Recent FTSE 100 Strength Could Point to Long-Term Gains

Justin Freeman

Confirmation from the US Federal Reserve that loose monetary policy is here to stay has boosted equity markets, the Euro and the Yen. Gold and silver have also found strength, and Bitcoin’s second-wind in the $57,000 price region is beginning to look like price consolidation below the $60,000 price level.


Minutes from last week’s FOMC meeting were released on Wednesday and confirmed the behind-the-scenes discussions tallied with the comments made during the post-meeting press conference.


“Participants noted that it would likely be some time until substantial further progress toward the Committee’s maximum-employment and price-stability goals would be realized and that, consistent with the Committee’s outcome-based guidance, asset purchases would continue at least at the current pace until then.”

Source: CNBC


The next Fed meeting is five weeks away, and there appears little reason to think that the $120bn per month bond purchases will be derailed any time soon.


There were some laggards in the overnight trading session. Sterling has not joined the party, and GBPUSD is actually down on the week, and AUDUSD is flatlining. Both of those currencies reflect uncertainty caused by specific domestic issues that have outweighed a global move out of USD.


FTSE 100 – The Long-Term Play

Since the 17th of March, the UK100 index has outperformed the alternative US 500 (SPY). The UK index is up 2.5% compared to 2.0% for the American alternative.


UK 100 vs SPY 500

Source: eToro


The relative weakness of sterling partly supports this interesting development. Many constituent members of the FTSE100 generate profits abroad to get a currency conversion uplift when GBPUSD slides.


It could reflect investor appetite for the UK benchmark index picking up in the belief it’s undervalued. Whereas all the major US equity indices have recovered from the crash of March 2020, the UK100 is still trading below 7,000. The high in January 2020 was 7,690.


The long FTSE trade is a slow-burner. It is touted by those looking for an uptick in interest in cyclical and defensive rather than growth stocks. The recent strength, in absolute and relative terms, could see more take positions in that trade.


Nasdaq 100 – The Comeback Kid

Stories of the demise of the Nasdaq 100 appear overplayed. Successful global vaccine rollouts and a return to ‘normality’ dampened enthusiasm for stay-at-home and home-delivery stocks. However, as is often the case, a dip in that index price only acted as a buy signal for many investors.

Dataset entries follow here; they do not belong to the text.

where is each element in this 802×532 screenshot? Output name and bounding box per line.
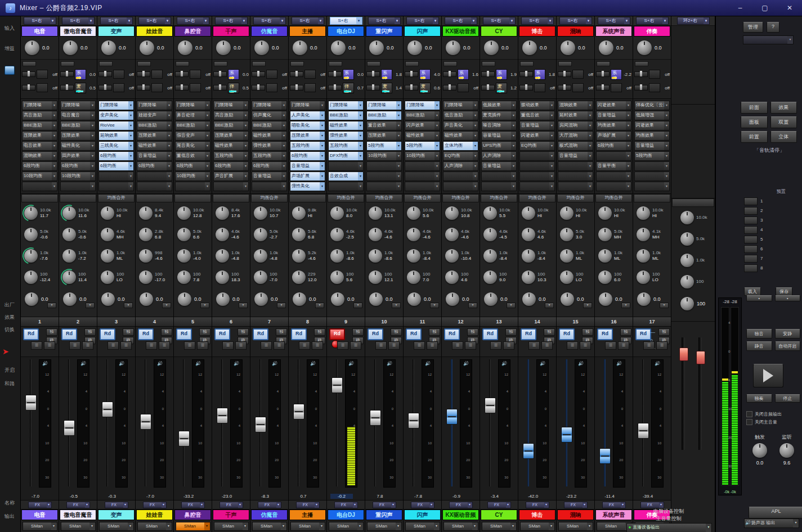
effect-slot-empty[interactable]: ▾ (558, 172, 593, 181)
route-select[interactable]: S+右▾ (559, 17, 592, 25)
channel-menu-button[interactable]: ☰ (197, 341, 208, 350)
send-slot-empty[interactable] (572, 70, 584, 79)
pan-preset-dropdown[interactable]: ▾ (392, 303, 401, 308)
effect-slot-empty[interactable]: ▾ (366, 161, 402, 171)
record-button[interactable]: Rd (214, 328, 230, 340)
speaker-icon[interactable]: 🔊 (307, 361, 319, 366)
output-device-select[interactable]: SMan▾ (176, 522, 210, 531)
eq-band-knob[interactable] (637, 228, 650, 241)
effect-slot[interactable]: 6段均衡▾ (213, 161, 249, 171)
send-tab[interactable] (635, 61, 648, 66)
eq-band-knob[interactable] (445, 206, 459, 220)
eq-merge-header[interactable]: 均衡合并 (481, 194, 517, 202)
effect-slot[interactable]: 音量增益▾ (519, 121, 555, 130)
effect-slot[interactable]: 声音美化▾ (443, 121, 478, 130)
effect-slot[interactable]: 重低音效▾ (519, 111, 555, 120)
send-slider[interactable] (98, 85, 112, 91)
send-slot-empty[interactable] (534, 83, 545, 92)
pan-preset-dropdown[interactable]: ▾ (507, 303, 516, 308)
eq-merge-header[interactable]: 均衡合并 (328, 194, 364, 202)
record-button[interactable]: Rd (329, 328, 345, 340)
send-tab[interactable] (443, 61, 457, 66)
fx-preset-dropdown[interactable]: FX▾ (181, 502, 205, 508)
send-select[interactable]: 系统 (611, 69, 622, 80)
pre-listen-button[interactable]: ☰ (337, 341, 348, 350)
effect-slot[interactable]: BBE激励▾ (175, 121, 210, 130)
solo-button[interactable]: 独 (123, 328, 134, 336)
effect-slot[interactable]: 大厅混响▾ (558, 131, 593, 141)
eq-band-knob[interactable] (139, 206, 153, 220)
effect-slot-empty[interactable]: ▾ (634, 172, 670, 181)
send-slot-empty[interactable] (151, 70, 163, 79)
fader-track[interactable] (180, 359, 187, 486)
send-tab[interactable] (597, 61, 610, 66)
channel-name-top[interactable]: 干声 (213, 26, 249, 37)
channel-menu-button[interactable]: ☰ (159, 341, 170, 350)
effect-slot[interactable]: 门限降噪▾ (22, 101, 57, 110)
pre-listen-button[interactable]: ☰ (31, 341, 42, 350)
route-select[interactable]: S+右▾ (445, 17, 477, 25)
eq-band-knob[interactable] (598, 270, 612, 284)
solo-button[interactable]: 独 (46, 328, 57, 336)
preset-slot-button[interactable] (744, 207, 758, 215)
send-tab[interactable] (405, 61, 419, 66)
eq-band-knob[interactable] (560, 270, 574, 284)
output-device-select[interactable]: SMan▾ (214, 522, 249, 531)
eq-band-knob[interactable] (560, 228, 574, 241)
effect-slot[interactable]: 唱歌美化▾ (290, 121, 325, 130)
pan-preset-dropdown[interactable]: ▾ (124, 303, 133, 308)
channel-name-top[interactable]: 电音 (21, 26, 58, 37)
send-select[interactable]: 系统 (458, 69, 469, 80)
effect-slot[interactable]: 6段均衡▾ (22, 161, 57, 171)
speaker-icon[interactable]: 🔊 (537, 361, 548, 366)
master-pan-knob[interactable] (680, 297, 694, 310)
gain-knob[interactable] (63, 40, 78, 55)
effect-slot[interactable]: 磁性效果▾ (252, 131, 287, 141)
effect-slot[interactable]: 6段均衡▾ (596, 141, 631, 151)
effect-slot[interactable]: 10段均衡▾ (22, 172, 57, 181)
pan-knob[interactable] (140, 292, 153, 306)
fader-handle[interactable] (25, 395, 37, 411)
quiet-button[interactable]: 安静 (775, 329, 801, 339)
speaker-icon[interactable]: 🔊 (460, 361, 472, 366)
effect-slot[interactable]: BBE激励▾ (60, 121, 96, 130)
speaker-icon[interactable]: 🔊 (78, 361, 89, 366)
eq-band-knob[interactable] (330, 206, 344, 220)
effect-slot[interactable]: 声音扩展▾ (213, 172, 249, 181)
fader-handle[interactable] (485, 398, 496, 413)
effect-slot-empty[interactable]: ▾ (596, 172, 631, 181)
channel-name-bottom[interactable]: 干声 (213, 510, 249, 520)
effect-slot[interactable]: 声场扩展▾ (596, 131, 631, 141)
record-button[interactable]: Rd (291, 328, 307, 340)
eq-band-knob[interactable] (24, 270, 38, 284)
link-icon[interactable]: —○— (650, 328, 658, 336)
effect-slot[interactable]: 门限降噪▾ (175, 101, 210, 110)
pre-listen-button[interactable]: ☰ (69, 341, 80, 350)
eq-band-knob[interactable] (254, 206, 267, 220)
route-select[interactable]: S+右▾ (406, 17, 439, 25)
gain-knob[interactable] (637, 40, 652, 55)
eq-band-knob[interactable] (407, 270, 420, 284)
effect-slot-empty[interactable]: ▾ (634, 182, 670, 191)
channel-menu-button[interactable]: ☰ (44, 341, 55, 350)
preset-slot-row[interactable]: 1 (744, 196, 798, 206)
fader-track[interactable] (524, 359, 532, 486)
effect-slot-empty[interactable]: ▾ (596, 151, 631, 161)
fader-handle[interactable] (523, 443, 534, 459)
effect-slot[interactable]: 电音魔音▾ (60, 111, 96, 120)
eq-merge-header[interactable] (213, 194, 249, 202)
send-select[interactable]: 伴奏 (228, 83, 239, 93)
send-tab[interactable] (214, 61, 227, 66)
effect-slot-empty[interactable]: ▾ (443, 172, 478, 181)
channel-menu-button[interactable]: ☰ (388, 341, 400, 350)
channel-name-top[interactable]: 博击 (519, 26, 555, 37)
channel-name-bottom[interactable]: CY (481, 510, 517, 520)
eq-band-knob[interactable] (254, 249, 267, 263)
effect-slot[interactable]: 音量增益▾ (481, 161, 517, 171)
fader-handle[interactable] (217, 408, 228, 423)
pan-preset-dropdown[interactable]: ▾ (239, 303, 248, 308)
send-tab[interactable] (61, 61, 74, 66)
route-select[interactable]: S+右▾ (253, 17, 286, 25)
eq-band-knob[interactable] (24, 228, 38, 241)
effect-slot[interactable]: 10段均衡▾ (405, 151, 440, 161)
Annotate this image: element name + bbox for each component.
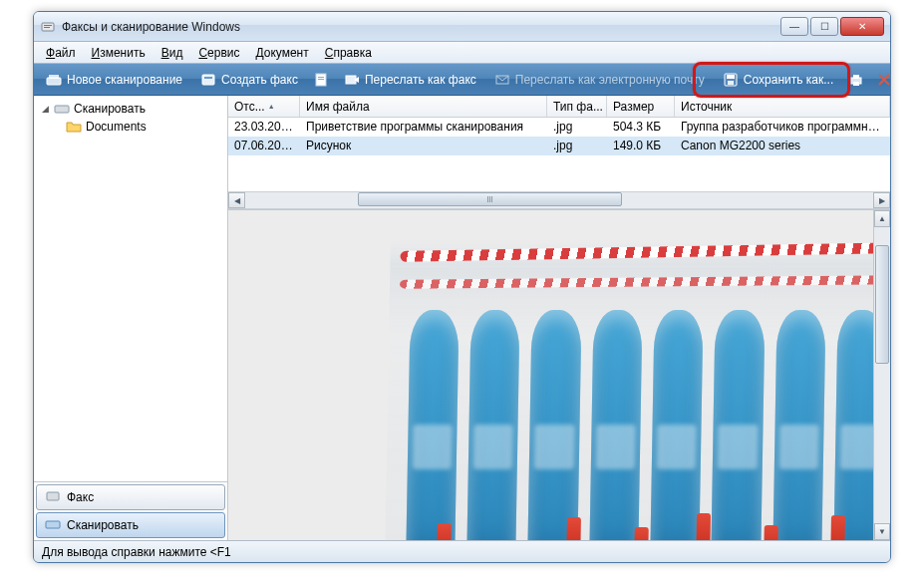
- save-as-label: Сохранить как...: [744, 73, 833, 87]
- menu-view[interactable]: Вид: [154, 44, 191, 62]
- cell-size: 504.3 КБ: [607, 118, 675, 137]
- maximize-button[interactable]: ☐: [810, 17, 838, 36]
- scanned-image: [228, 210, 873, 540]
- svg-rect-16: [853, 75, 859, 79]
- svg-rect-6: [204, 77, 212, 79]
- new-scan-button[interactable]: Новое сканирование: [38, 67, 190, 93]
- scan-small-icon: [45, 518, 61, 533]
- scroll-right-button[interactable]: ▶: [873, 192, 890, 208]
- main-area: Отс...▲ Имя файла Тип фа... Размер Источ…: [228, 96, 890, 540]
- h-scrollbar[interactable]: ◀ ▶: [228, 191, 890, 209]
- tree-child-label: Documents: [86, 120, 147, 134]
- scan-list[interactable]: 23.03.201... Приветствие программы скани…: [228, 118, 890, 191]
- print-button[interactable]: [843, 67, 869, 93]
- folder-icon: [66, 119, 82, 135]
- preview-viewport[interactable]: [228, 210, 873, 540]
- col-type[interactable]: Тип фа...: [547, 96, 607, 117]
- app-icon: [40, 19, 56, 35]
- menu-edit[interactable]: Изменить: [84, 44, 154, 62]
- svg-rect-2: [44, 27, 50, 28]
- fax-icon: [200, 72, 216, 88]
- svg-rect-4: [49, 75, 59, 79]
- svg-rect-20: [46, 521, 60, 528]
- tree-root-scan[interactable]: ◢ Сканировать: [40, 100, 221, 118]
- list-row[interactable]: 07.06.201... Рисунок .jpg 149.0 КБ Canon…: [228, 137, 890, 155]
- list-row[interactable]: 23.03.201... Приветствие программы скани…: [228, 118, 890, 137]
- forward-email-button[interactable]: Переслать как электронную почту: [486, 67, 713, 93]
- scanner-icon: [46, 72, 62, 88]
- save-icon: [723, 72, 739, 88]
- menu-service[interactable]: Сервис: [190, 44, 247, 62]
- status-text: Для вывода справки нажмите <F1: [42, 545, 231, 559]
- scroll-left-button[interactable]: ◀: [228, 192, 245, 208]
- scroll-thumb-v[interactable]: [875, 245, 889, 364]
- sidebar: ◢ Сканировать Documents Факс Сканировать: [34, 96, 228, 540]
- window-title: Факсы и сканирование Windows: [62, 20, 780, 34]
- v-scrollbar[interactable]: ▲ ▼: [873, 210, 890, 540]
- col-date[interactable]: Отс...▲: [228, 96, 300, 117]
- new-scan-label: Новое сканирование: [67, 73, 182, 87]
- title-bar[interactable]: Факсы и сканирование Windows — ☐ ✕: [34, 12, 890, 42]
- menu-file[interactable]: Файл: [38, 44, 84, 62]
- minimize-button[interactable]: —: [780, 17, 808, 36]
- svg-rect-17: [853, 82, 859, 86]
- preview-pane: ▲ ▼: [228, 209, 890, 540]
- scroll-track[interactable]: [245, 192, 873, 208]
- save-as-button[interactable]: Сохранить как...: [715, 67, 841, 93]
- scanner-small-icon: [54, 101, 70, 117]
- svg-rect-5: [202, 75, 214, 85]
- status-bar: Для вывода справки нажмите <F1: [34, 540, 890, 562]
- delete-icon: [876, 72, 891, 88]
- cell-name: Рисунок: [300, 137, 547, 155]
- collapse-icon[interactable]: ◢: [40, 104, 50, 114]
- col-source[interactable]: Источник: [675, 96, 890, 117]
- svg-rect-19: [47, 492, 59, 500]
- toolbar: Новое сканирование Создать факс Переслат…: [34, 64, 890, 96]
- menu-help[interactable]: Справка: [317, 44, 380, 62]
- app-body: ◢ Сканировать Documents Факс Сканировать: [34, 96, 890, 540]
- new-fax-button[interactable]: Создать факс: [192, 67, 306, 93]
- print-icon: [848, 72, 864, 88]
- scroll-track-v[interactable]: [874, 227, 890, 523]
- close-button[interactable]: ✕: [840, 17, 884, 36]
- forward-fax-icon: [344, 72, 360, 88]
- nav-fax-label: Факс: [67, 490, 94, 504]
- tree-child-documents[interactable]: Documents: [40, 118, 221, 136]
- scroll-thumb[interactable]: [358, 192, 622, 206]
- toolbar-separator-button[interactable]: [308, 67, 334, 93]
- tree-root-label: Сканировать: [74, 102, 146, 116]
- svg-rect-18: [55, 106, 69, 113]
- window-controls: — ☐ ✕: [780, 17, 884, 36]
- svg-rect-8: [318, 77, 324, 78]
- svg-rect-3: [47, 78, 61, 85]
- delete-button[interactable]: [871, 67, 891, 93]
- col-name[interactable]: Имя файла: [300, 96, 547, 117]
- nav-scan-button[interactable]: Сканировать: [36, 512, 225, 538]
- nav-fax-button[interactable]: Факс: [36, 484, 225, 510]
- svg-rect-1: [44, 25, 52, 26]
- menu-document[interactable]: Документ: [248, 44, 317, 62]
- svg-rect-13: [727, 75, 735, 79]
- cell-date: 23.03.201...: [228, 118, 300, 137]
- app-window: Факсы и сканирование Windows — ☐ ✕ Файл …: [33, 11, 891, 563]
- folder-tree[interactable]: ◢ Сканировать Documents: [34, 96, 227, 481]
- cell-source: Canon MG2200 series: [675, 137, 890, 155]
- svg-rect-14: [728, 81, 734, 85]
- scroll-down-button[interactable]: ▼: [874, 523, 890, 540]
- svg-rect-9: [318, 79, 324, 80]
- cell-size: 149.0 КБ: [607, 137, 675, 155]
- page-icon: [313, 72, 329, 88]
- scroll-up-button[interactable]: ▲: [874, 210, 890, 227]
- email-icon: [494, 72, 510, 88]
- cell-name: Приветствие программы сканирования: [300, 118, 547, 137]
- forward-email-label: Переслать как электронную почту: [515, 73, 705, 87]
- menu-bar: Файл Изменить Вид Сервис Документ Справк…: [34, 42, 890, 64]
- cell-source: Группа разработчиков программного: [675, 118, 890, 137]
- col-size[interactable]: Размер: [607, 96, 675, 117]
- forward-fax-button[interactable]: Переслать как факс: [336, 67, 484, 93]
- nav-scan-label: Сканировать: [67, 518, 139, 532]
- cell-type: .jpg: [547, 118, 607, 137]
- new-fax-label: Создать факс: [221, 73, 298, 87]
- sort-asc-icon: ▲: [268, 103, 275, 110]
- cell-type: .jpg: [547, 137, 607, 155]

UK 100 vs SPY 500 vs Nasdaq 100

Source: eToro


Since mid-March, the Nasdaq100 has put on more than 7% and outperformed the more ‘traditional’ indices. The dip-buying could be a Pavlovian reaction, built up over months and years, and could one day come back to haunt fans of the tech index. For now, it still looks like a tried and tested method of getting on board the index that is offering the most potential.


A short-term pullback can’t be discounted, but with the Fed showing little sign of changing its long-term approach, the path of least resistance for equities currently appears to be upwards.